After evaluating the needs of India’s top exporters, Chinese imports – while putting intense pressure on uncompetitive Indian companies that burden the rest of the economy – work well with the leading Indian firms that are driving "Make in India."
How can Hong Kong bridge ties between these two economic giants?
India is among Hong Kong and China's major trading partners. This relationship is long-established, dating back to the times of the British East India Company. Trade and investment volumes are steadily growing, with Hong Kong as the facilitator. A point to note here is that not only is trade progressively increasing, it is also progressively diversifying. Several major Indian corporations have established offices in Hong Kong, cementing its role as the gateway to China. Many Indian entrepreneurs in Hong Kong have established joint ventures with mainland Chinese partners.
China has become the world’s third-largest investor economy, with about 60 per cent directed to, or channeled through, Hong Kong. Hong Kong already plays an important role facilitating investment in India, particularly on the part of non-resident Indians. The economic powerhouses of the next century – China and India – have great scope for increasing investment and other business relations. Hong Kong is best placed to play a full part in this process.

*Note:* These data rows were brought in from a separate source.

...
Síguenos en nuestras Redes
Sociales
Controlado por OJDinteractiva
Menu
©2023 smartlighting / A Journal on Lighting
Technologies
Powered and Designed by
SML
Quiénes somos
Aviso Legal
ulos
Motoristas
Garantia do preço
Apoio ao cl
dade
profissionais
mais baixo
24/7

Banks in Hong Kong have created special trade development desks to take care of India-related trade in particular. Hong Kong – by virtue of its developed financial markets, the presence of the world's top banks, and its competitive environment, as well as being in a closer time zone to India is uniquely positioned to handle this business.

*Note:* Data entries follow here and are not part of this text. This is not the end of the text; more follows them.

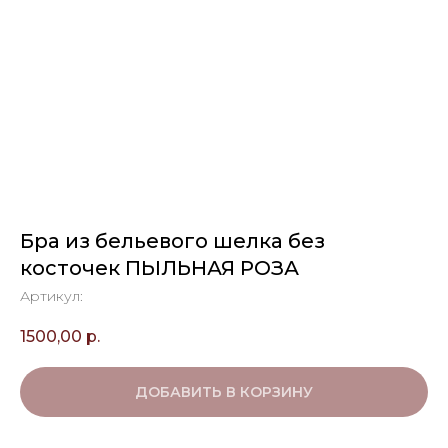
Бра из бельевого шелка без
косточек ПЫЛЬНАЯ РОЗА
Артикул:
1500,00
р.
ДОБАВИТЬ В КОРЗИНУ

Hong Kong is a unique place in many ways to manage global business, and the ideal gateway to reach the growing mainland market. Hong Kong advocates and practices free trade: a free and liberal investment regime, freedom of capital movement, well-established rule of law, transparent regulations, and low and predictable taxation. Its vibrant culture is a magnet for international business.

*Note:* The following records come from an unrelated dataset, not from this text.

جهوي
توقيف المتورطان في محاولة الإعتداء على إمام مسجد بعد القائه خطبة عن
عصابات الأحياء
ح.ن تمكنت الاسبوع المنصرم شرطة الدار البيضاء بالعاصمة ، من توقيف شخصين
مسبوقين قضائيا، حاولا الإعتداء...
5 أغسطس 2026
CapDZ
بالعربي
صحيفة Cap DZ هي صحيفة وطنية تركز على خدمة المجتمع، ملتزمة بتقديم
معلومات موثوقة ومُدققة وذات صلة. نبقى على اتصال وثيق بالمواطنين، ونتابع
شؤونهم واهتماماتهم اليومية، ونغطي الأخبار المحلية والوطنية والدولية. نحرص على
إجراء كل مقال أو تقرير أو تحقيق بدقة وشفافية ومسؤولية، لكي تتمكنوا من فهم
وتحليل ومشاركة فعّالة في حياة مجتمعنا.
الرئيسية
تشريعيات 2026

India is presently witnessing a revolution of entrepreneurship, creativity and innovation. This has made our manufacturing sector modern and globally competitive and our services sector a powerful instrument of modernisation. These trends are also turning India into a global hub for innovation, design and development, and manufacturing. Hong Kong is a well-established global hub for advanced finance, trade and logistics support. By harnessing our competitive advantage to mutual benefit, the Hong Kong-India relationship offers immense opportunities for collaboration.